We all know the symptoms of coronavirus by now – persistent cough, fever, shortness of breath. But loss of taste and smell could be the best way of predicting if you have COVID-19, according to Kings College London researchers based at St Thomas' campus.
Researchers have developed a symptom tracking app, and are asking members of the public to log their symptoms – or lack of them – every day, to help scientists learn more about the virus.
Of the 1.5 million app users they studied last week, 26 per cent are reporting illness.
A total of 1,702 people on the app have been tested, and 579 have Covid-19.
KCL scientists worked with analysts at nutritional science start-up ZOE to assess symptoms and predict signs of the illness.
These include a persistent cough, fatigue, diarrhoea, abdominal pain and low appetite.
But loss of taste and smell was the most accurate indicator: 59 per cent of those who tested positive for coronavirus reported this symptom, compared to just 18 per cent of negative testers.
It was more strongly linked to a positive result than a self-reported fever.
With more than 400,000 people reporting possible signs of Covid-19 via the app, these findings suggests 50,000 could have the virus undiagnosed.
KCL lead researcher Professor Tim Spector said people who can't smell or taste should self-isolate to prevent further spread of the disease.
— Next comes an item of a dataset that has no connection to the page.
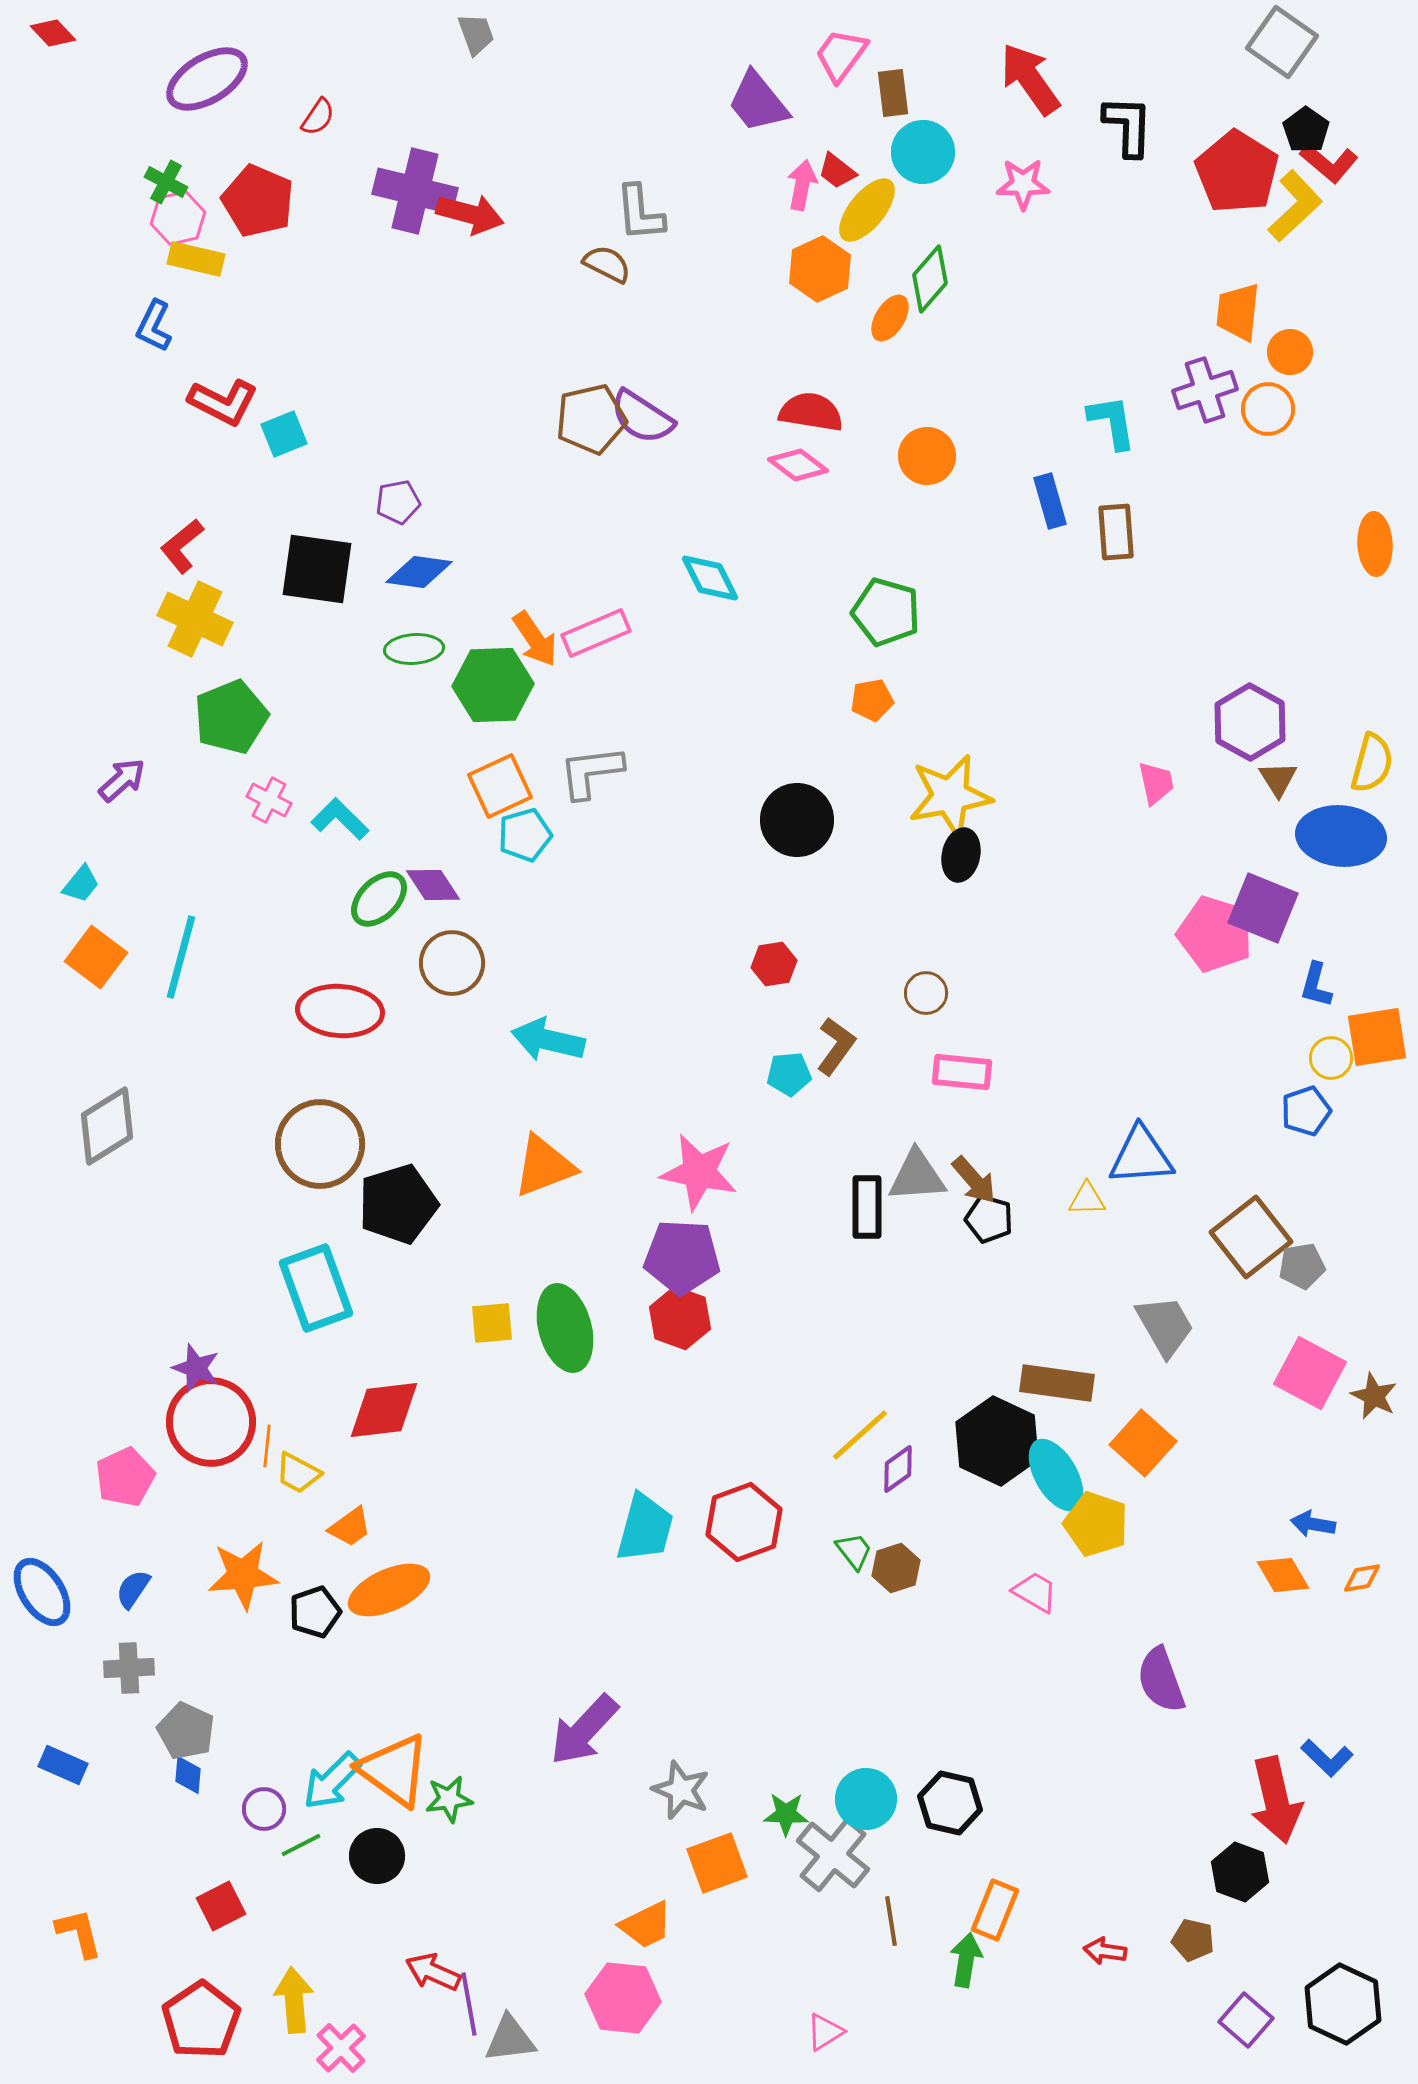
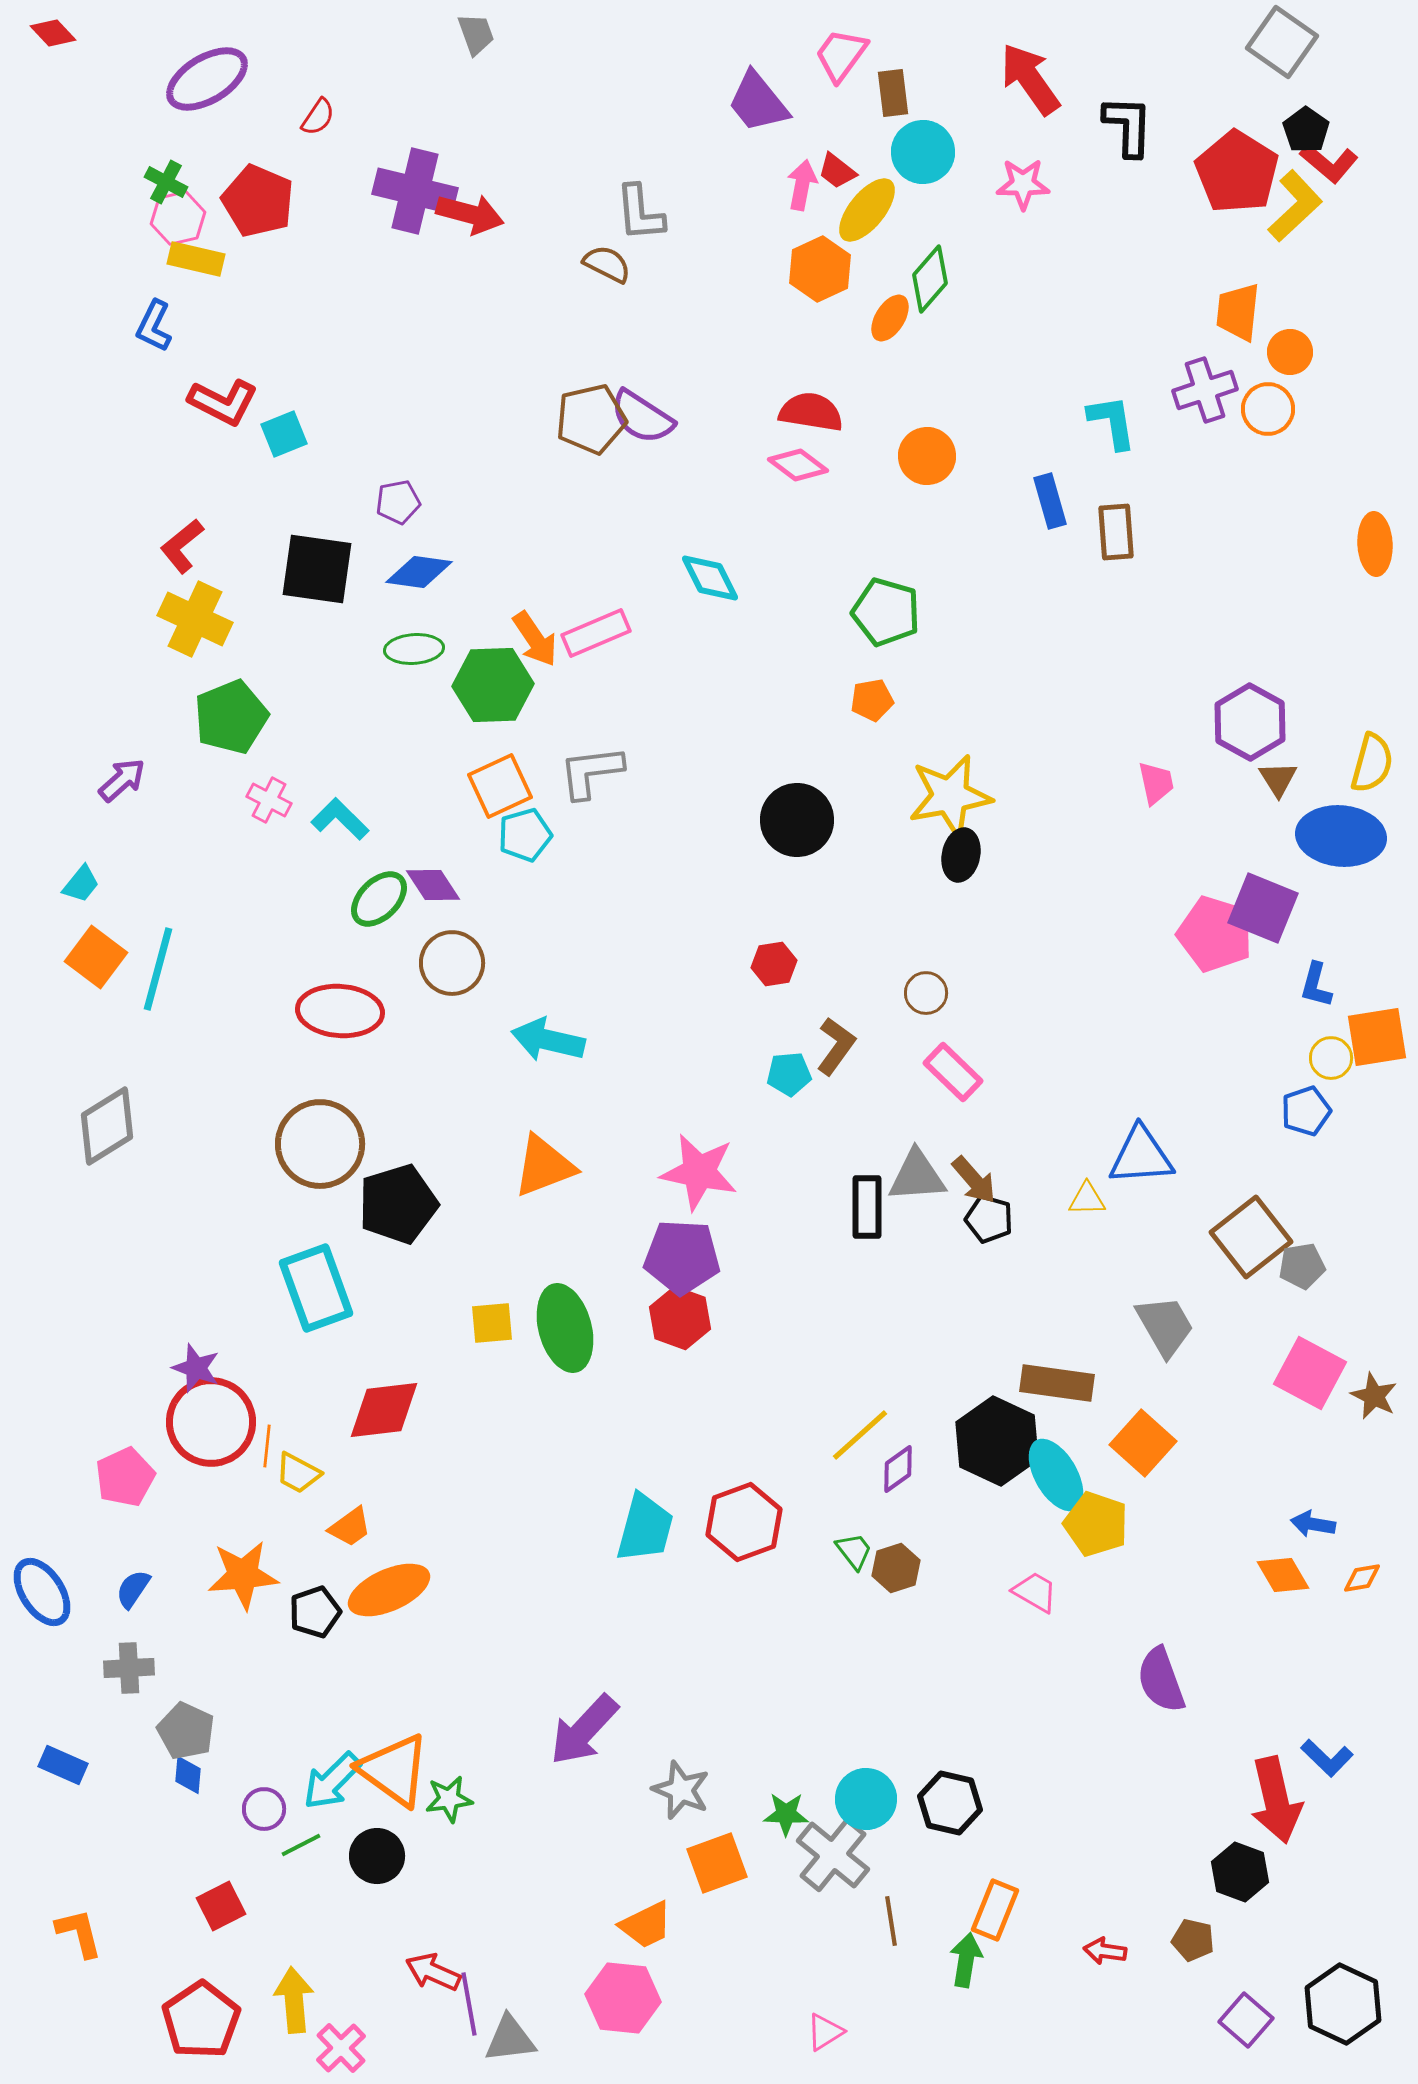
cyan line at (181, 957): moved 23 px left, 12 px down
pink rectangle at (962, 1072): moved 9 px left; rotated 38 degrees clockwise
He said: "This urgent research is only possible thanks to the now 1.8 million citizen scientists logging their symptoms every day.
"This also gives us an evolving map of the UK of where symptoms are occurring two to three weeks before a strain on the NHS, which is why it's vital to continue logging your health and symptoms, even when you feel completely healthy, and encourage others to use the app."
You can download the app and join the research here: http://covid.joinzoe.com/
ZOE – a spin-out from KCL – is based at the Health Foundry med-tech co-working space at Canterbury House in Royal Street, just across from St Thomas'.
Around 5,000 twins and their families across the UK have been recruited from the TwinsUK cohort study – co-ordinated at St Thomas' – to trial the app, which tracks in real time how the disease progresses.
Twins using the app will record information about their health on a daily basis, including temperature, tiredness and symptoms such as coughing, breathing problems or headaches.
The aim is to send participants COVID-19 home testing kits to better understand which symptoms truly correspond to coronavirus infection.
The app is also available to the general public without the home testing component of the study.
The TwinsUK COVID-19 research study is funded by King's College London, ZOE Global Ltd, the CDRF charity, and the National Institute of Health Research Guy's and St Thomas' Biomedical Research Centre.